** Excerpted data follows **
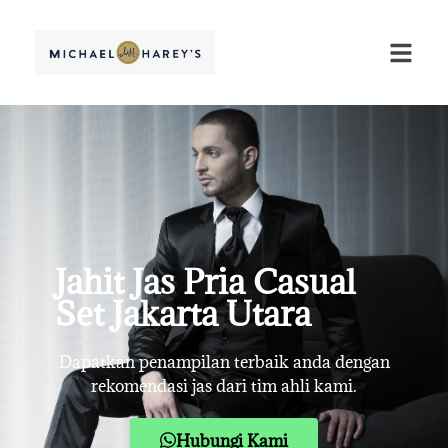
Jahit Jas Pria Casual
Set Jakarta Utara
Dapatkan penampilan terbaik anda dengan
rekomendasi jas dari tim ahli kami.
Hubungi Kami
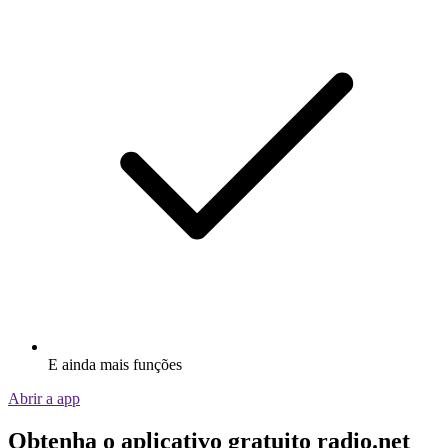
E ainda mais funções
Abrir a app
Obtenha o aplicativo gratuito radio.net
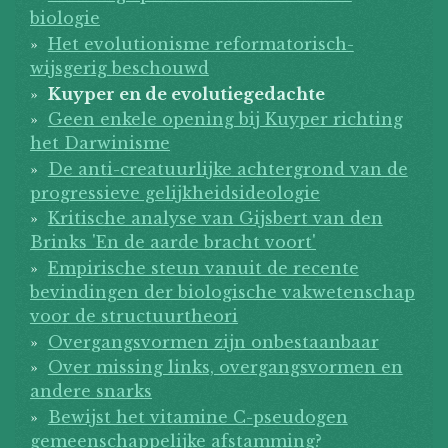
biologie
Het evolutionisme reformatorisch-
wijsgerig beschouwd
Kuyper en de evolutiegedachte
Geen enkele opening bij Kuyper richting
het Darwinisme
De anti-creatuurlijke achtergrond van de
progressieve gelijkheidsideologie
Kritische analyse van Gijsbert van den
Brinks 'En de aarde bracht voort'
Empirische steun vanuit de recente
bevindingen der biologische vakwetenschap
voor de structuurtheori
Overgangsvormen zijn onbestaanbaar
Over missing links, overgangsvormen en
andere snarks
Bewijst het vitamine C-pseudogen
gemeenschappelijke afstamming?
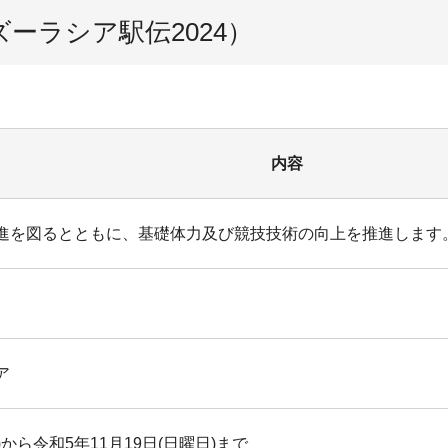
ーラシア駅伝2024）
内容
進を図るとともに、基礎体力及び競技技術の向上を推進します
ア
)から令和5年11月19日(日曜日)まで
** End of Excerpted data **
Task objective:
The answer is to be the lines from the line that contains "Bewijst het vitamine C-pseudogen" through the last line of the material, retyped exactly, both included, with pictures left out, please.

The completed task:
Bewijst het vitamine C-pseudogen
gemeenschappelijke afstamming?
ーラシア駅伝2024）
内容
進を図るとともに、基礎体力及び競技技術の向上を推進します
ア
)から令和5年11月19日(日曜日)まで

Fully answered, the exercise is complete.